Aaron was staring at Call. He was shaking his head, and Call knew that it was because Call ought to be reaching for his counterweight right now. But Call didn’t have a counterweight — and even if he had, he wasn’t sure he would have reached out. This was too much magic. It licked at his soul.
Alex sent chaos back at him, a coiling choking cloud that drew him into it.
He thought of Ravan, of how she must have felt using so much fire magic that she became a Devoured of fire. He saw her now, flying through the air in a spray of sparks. No longer human. He didn’t want to become a creature of chaos. And so, with the last of his magic, he pushed the chaos away — thrust it all back into the void and thrust Alex with it. Alex fought, sending spiraling arrows of nothingness at Call, but Call scraped the very bottom of his own soul for power.
Alex’s face contorted as he realized what Call was doing. Before he could so much as scream, he was gone, pulled into the void. All across the field, his Chaos-ridden howled for him — one long horrible sound that hung over the battlefield. Then they clattered to a stop, like toys whose batteries had sparked and died.

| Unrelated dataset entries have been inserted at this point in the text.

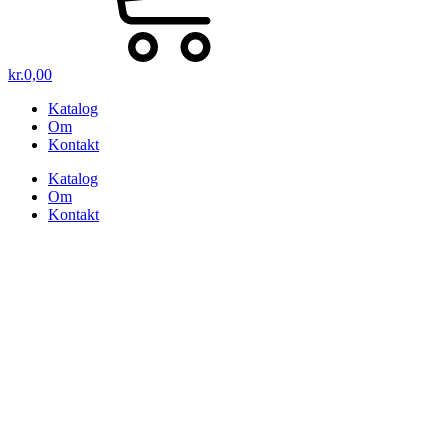
kr.
0,00
Katalog
Om
Kontakt
Katalog
Om
Kontakt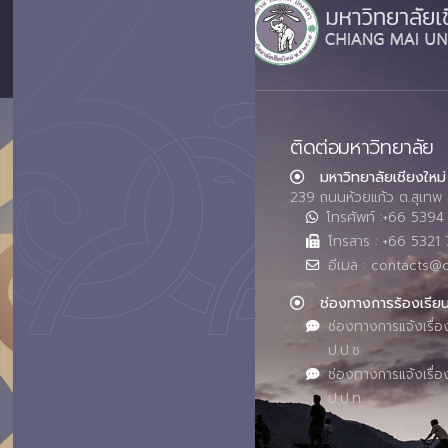
ติดต่อมหาวิทยาลัย
มหาวิทยาลัยเชียงใหม่
239 ถนนห้วยแก้ว ต.สุเทพ 
โทรศัพท์ :+66 539
โทรสาร : +66 5321 
อีเมล : contacts@
ช่องทางการร้องเรีย
ช่องทางการแจ้งเรื่อ
ป.ป.ช.
ช่องทางการแจ้งเรื่อ
ป.ป.ท.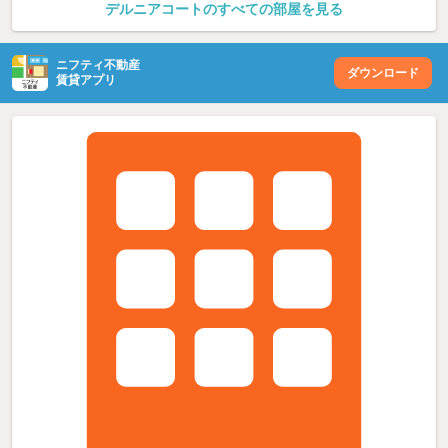
デルニアコートのすべての部屋を見る
ニフティ不動産
ダウンロード
賃貸アプリ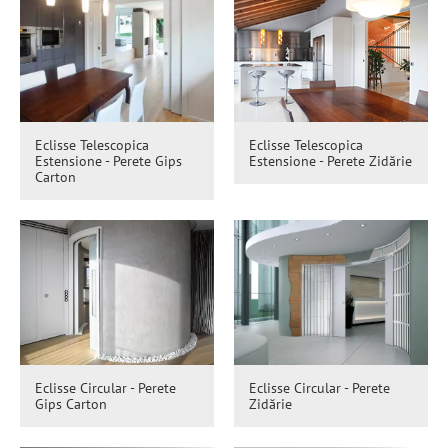
Eclisse Telescopica
Eclisse Telescopica
Estensione - Perete Gips
Estensione - Perete Zidărie
Carton
Eclisse Circular - Perete
Eclisse Circular - Perete
Gips Carton
Zidărie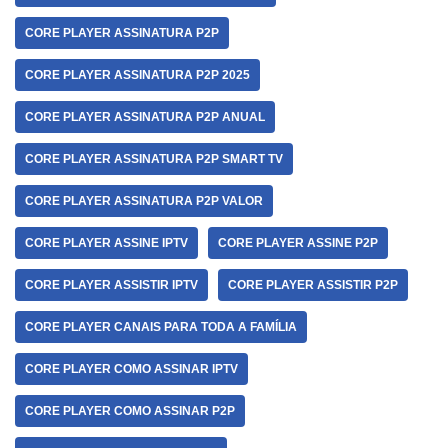
CORE PLAYER ASSINATURA P2P
CORE PLAYER ASSINATURA P2P 2025
CORE PLAYER ASSINATURA P2P ANUAL
CORE PLAYER ASSINATURA P2P SMART TV
CORE PLAYER ASSINATURA P2P VALOR
CORE PLAYER ASSINE IPTV
CORE PLAYER ASSINE P2P
CORE PLAYER ASSISTIR IPTV
CORE PLAYER ASSISTIR P2P
CORE PLAYER CANAIS PARA TODA A FAMÍLIA
CORE PLAYER COMO ASSINAR IPTV
CORE PLAYER COMO ASSINAR P2P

Call glanced toward where Aaron had been, but he was no longer there. He turned to find him, to find someone, but he was having trouble focusing. He felt dizzy and his vision had gone blurry. Slumping down, he felt darkness close in at the edge of his vision. He wasn’t sure if he was falling into chaos or into something far deeper.
Stay awake, he ordered himself.
Stay alive.
“Callum!” Master Rufus was saying. “Callum, can you hear me?”
He wasn’t sure how much time had passed.
“Call. Please be okay. Please.”
It was Tamara and she sounded like she’d been crying, which didn’t make sense, since she’d been so mad.
Call tried to speak, tried to tell her that he was okay. He couldn’t do it. Maybe he wasn’t okay after all.
He cracked his eyes open slightly. Probably too slightly for anyone to notice. His vision was blurred, but he was right: Tamara was leaning over him, and she’d been crying. He wanted to tell her not to cry, but maybe she wasn’t crying over him. Maybe she was upset about Havoc. That made more sense. If he’d told her he was okay and she was crying about Havoc, it would have been embarrassing for both of them — especially because he’d probably start crying about Havoc, too.
“You did it,” she whispered to him. “You saved everyone. Call, please, please wake up.”
At that, he tried harder to move, but he still couldn’t. It was as though every part of him was weighted down and even opening an eye fully felt like fighting against that heaviness.